FEAST OF SAINT FRANCES OF ROME
FEAST DAY – 9th MARCH
Frances of Rome, (1384 – March 9, 1440) is an Italian saint who was wife, mother, mystic, organizer of charitable services and a Benedictine oblate who founded a religious community of oblates, who share a common life without religious vows. She was born in the city of Rome to a wealthy, noble family. From her mother she inherited a quiet manner and a pious devotion to God. From her father, she inherited a strong will. She decided at eleven that she was going to be a nun, but her father had already promised her in marriage to the son of a wealthy family.
In Rome at that time a father’s word was law. A father could even sell his children into slavery or order them killed. But just as he wouldn’t listen to her, Frances wouldn’t listen to him. She stubbornly prayed to God to prevent the marriage until her confessor pointed out that she was opposing God’s Will. She gave in to the marriage reluctantly. It was difficult for people to understand her objection.
Her future husband Lorenzo Ponziani was noble, wealthy, a good person and he really cared for her. An ideal match, except for someone who wanted only to be a bride of Christ. Then her nightmare began. This quiet, shy thirteen year old was thrust into the whirl of parties and banquets that accompanied a wedding. Her mother-in-law Cecilia loved to entertain and expected her new daughter-in-law to enjoy social life too.
Fasting and scourging were far easier than this torture God now asked her to face. Frances collapsed from the strain. For months she lay close to death, unable to eat or move or speak. At her worst, she had a vision of St. Alexis. The son of a noble family, Alexis had run away to beg rather than marry and when he returned home his own father thought he was just another beggar. St. Alexis told her God was giving her an important choice and she accepted God’s Will. This set her on the road to sanctity. St. Alexis told her to live to glorify God’s Name.
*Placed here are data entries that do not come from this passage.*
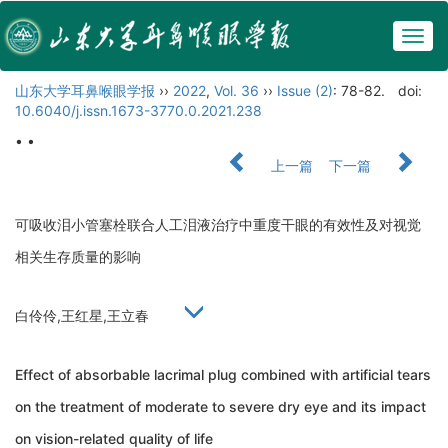
Togg
navig
山东大学耳鼻喉眼学报
››
2022
,
Vol. 36
››
Issue (2)
: 78-82.
doi:
10.6040/j.issn.1673-3770.0.2021.238
• •
上一篇
下一篇
可吸收泪小管塞栓联合人工泪液治疗中重度干眼的有效性及对视觉
相关生存质量的影响
白伶伶,王红星,王立春
Effect of absorbable lacrimal plug combined with artificial tears
on the treatment of moderate to severe dry eye and its impact
on vision-related quality of life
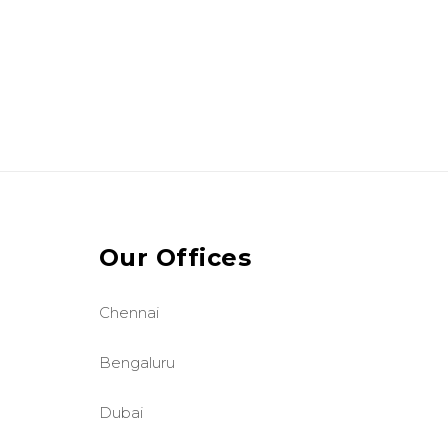
Our Offices
Chennai
Bengaluru
Dubai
Her recovery was immediate and complete. Lorenzo became even more devoted to her, and in awe of what she’d been through. But her problems did not disappear. Her mother-in-law expected her to entertain and go on visits with her. Looking at Frances’ sister-in-law Vannozza happily going through the rounds of parties, playing cards, she questioned why Frances couldn’t be more like her. In a house where she lived with her husband, his parents, brother and brother’s family, she felt all alone.
And that’s why Vannozza found her crying bitterly in the garden one day. When Frances poured out her heart to Vannozza, it turned out that this sister-in-law had wanted to live a life devoted to the Lord too. What Frances had written off as frivolity was just Vannozza’s natural easy-going and joyful manner. They became close friends and worked out a program of devout practices and services to work together.
They decided their obligations to their family came first. For Frances that meant dressing up to her rank, making visits and receiving visits, and most importantly, doing it gladly. But the two spiritual friends went to mass together, visited prisons, served in hospitals and set up a secret chapel in an abandoned tower of their palace where they prayed together. It wasn’t fashionable for noblewomen to help the poor and people gossiped about them being alone on the streets.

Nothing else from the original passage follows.